**AIM OF THE TASK**
The reply should hold only the lines from the one with "России и Украины в 1954 году." to the one with "Envíos a todo el mundo", both ends kept, exactly as they appear below, without any pictures.

**DATA FOR PROCESSING**

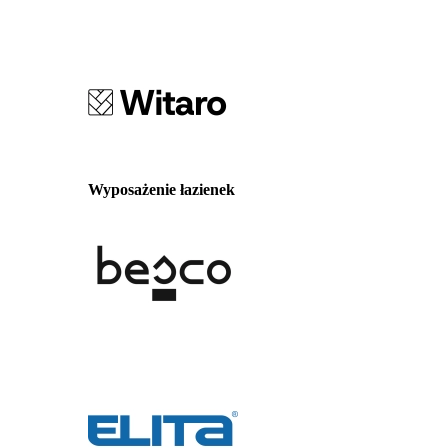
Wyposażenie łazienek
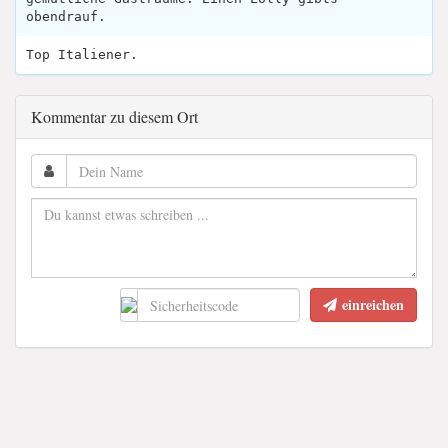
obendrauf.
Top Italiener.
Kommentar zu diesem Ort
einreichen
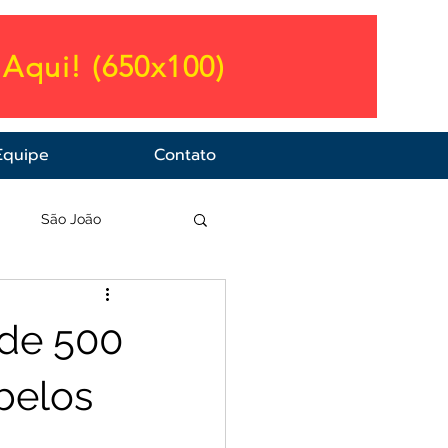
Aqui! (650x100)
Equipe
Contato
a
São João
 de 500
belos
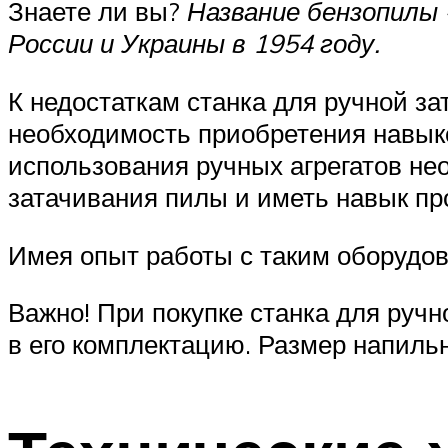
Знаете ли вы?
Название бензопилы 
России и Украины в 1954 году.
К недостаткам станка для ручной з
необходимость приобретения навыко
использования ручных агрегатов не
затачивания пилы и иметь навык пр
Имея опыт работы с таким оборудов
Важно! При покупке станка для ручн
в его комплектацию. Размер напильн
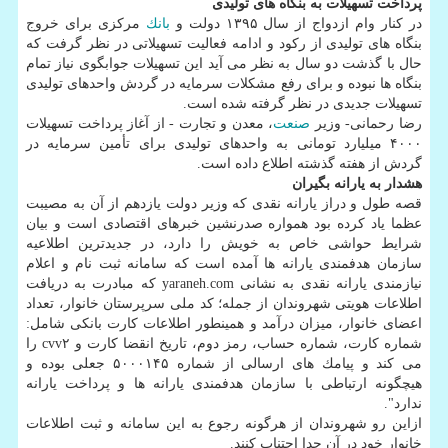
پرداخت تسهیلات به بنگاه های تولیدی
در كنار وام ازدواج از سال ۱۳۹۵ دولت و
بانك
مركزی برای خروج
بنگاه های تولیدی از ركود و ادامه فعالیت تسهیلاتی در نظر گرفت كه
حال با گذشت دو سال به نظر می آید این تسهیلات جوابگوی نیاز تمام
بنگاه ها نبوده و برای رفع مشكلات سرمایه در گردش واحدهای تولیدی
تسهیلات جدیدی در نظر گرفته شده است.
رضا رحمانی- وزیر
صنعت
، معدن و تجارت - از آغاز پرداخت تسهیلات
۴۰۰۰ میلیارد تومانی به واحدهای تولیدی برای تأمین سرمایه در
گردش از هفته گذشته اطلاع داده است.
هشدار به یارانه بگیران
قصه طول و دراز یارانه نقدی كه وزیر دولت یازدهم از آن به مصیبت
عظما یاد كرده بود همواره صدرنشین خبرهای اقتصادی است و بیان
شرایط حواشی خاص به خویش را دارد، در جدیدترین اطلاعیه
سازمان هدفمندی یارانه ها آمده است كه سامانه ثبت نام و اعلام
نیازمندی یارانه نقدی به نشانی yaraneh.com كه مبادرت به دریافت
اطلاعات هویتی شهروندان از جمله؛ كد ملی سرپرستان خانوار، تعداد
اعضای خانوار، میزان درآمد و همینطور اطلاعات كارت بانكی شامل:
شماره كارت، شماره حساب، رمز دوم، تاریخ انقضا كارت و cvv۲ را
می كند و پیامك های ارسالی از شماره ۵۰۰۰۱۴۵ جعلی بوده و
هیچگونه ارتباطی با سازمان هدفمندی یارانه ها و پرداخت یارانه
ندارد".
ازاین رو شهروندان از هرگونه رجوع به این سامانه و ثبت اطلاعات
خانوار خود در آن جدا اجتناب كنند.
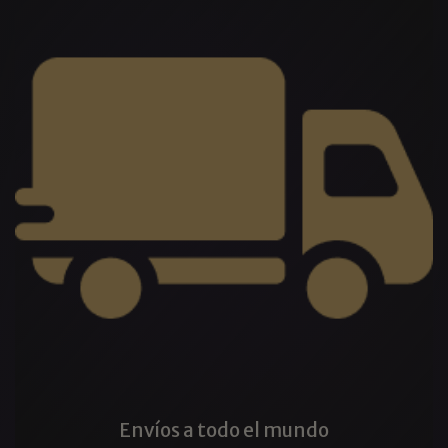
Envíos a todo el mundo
...
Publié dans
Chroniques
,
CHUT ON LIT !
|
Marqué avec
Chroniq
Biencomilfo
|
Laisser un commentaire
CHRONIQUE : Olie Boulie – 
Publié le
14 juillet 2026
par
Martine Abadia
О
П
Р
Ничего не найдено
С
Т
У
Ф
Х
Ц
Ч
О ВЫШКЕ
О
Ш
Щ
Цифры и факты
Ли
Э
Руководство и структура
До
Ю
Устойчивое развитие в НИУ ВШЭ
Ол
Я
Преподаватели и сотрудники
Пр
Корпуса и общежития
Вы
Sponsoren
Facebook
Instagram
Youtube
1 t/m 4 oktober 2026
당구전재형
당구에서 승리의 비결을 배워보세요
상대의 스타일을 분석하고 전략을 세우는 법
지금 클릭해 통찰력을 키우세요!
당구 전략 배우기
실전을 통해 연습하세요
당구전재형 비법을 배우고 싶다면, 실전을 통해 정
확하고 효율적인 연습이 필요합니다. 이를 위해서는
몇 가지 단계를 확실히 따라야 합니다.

**SOLUTION**
России и Украины в 1954 году.
К недостаткам станка для ручной з
необходимость приобретения навыко
использования ручных агрегатов не
затачивания пилы и иметь навык пр
Имея опыт работы с таким оборудов
Важно! При покупке станка для ручн
в его комплектацию. Размер напильн
پرداخت تسهیلات به بنگاه های تولیدی
در كنار وام ازدواج از سال ۱۳۹۵ دولت و
بانك
مركزی برای خروج
بنگاه های تولیدی از ركود و ادامه فعالیت تسهیلاتی در نظر گرفت كه
حال با گذشت دو سال به نظر می آید این تسهیلات جوابگوی نیاز تمام
بنگاه ها نبوده و برای رفع مشكلات سرمایه در گردش واحدهای تولیدی
تسهیلات جدیدی در نظر گرفته شده است.
رضا رحمانی- وزیر
صنعت
، معدن و تجارت - از آغاز پرداخت تسهیلات
۴۰۰۰ میلیارد تومانی به واحدهای تولیدی برای تأمین سرمایه در
گردش از هفته گذشته اطلاع داده است.
هشدار به یارانه بگیران
قصه طول و دراز یارانه نقدی كه وزیر دولت یازدهم از آن به مصیبت
عظما یاد كرده بود همواره صدرنشین خبرهای اقتصادی است و بیان
شرایط حواشی خاص به خویش را دارد، در جدیدترین اطلاعیه
سازمان هدفمندی یارانه ها آمده است كه سامانه ثبت نام و اعلام
نیازمندی یارانه نقدی به نشانی yaraneh.com كه مبادرت به دریافت
اطلاعات هویتی شهروندان از جمله؛ كد ملی سرپرستان خانوار، تعداد
اعضای خانوار، میزان درآمد و همینطور اطلاعات كارت بانكی شامل:
شماره كارت، شماره حساب، رمز دوم، تاریخ انقضا كارت و cvv۲ را
می كند و پیامك های ارسالی از شماره ۵۰۰۰۱۴۵ جعلی بوده و
هیچگونه ارتباطی با سازمان هدفمندی یارانه ها و پرداخت یارانه
ندارد".
ازاین رو شهروندان از هرگونه رجوع به این سامانه و ثبت اطلاعات
خانوار خود در آن جدا اجتناب كنند.
Envíos a todo el mundo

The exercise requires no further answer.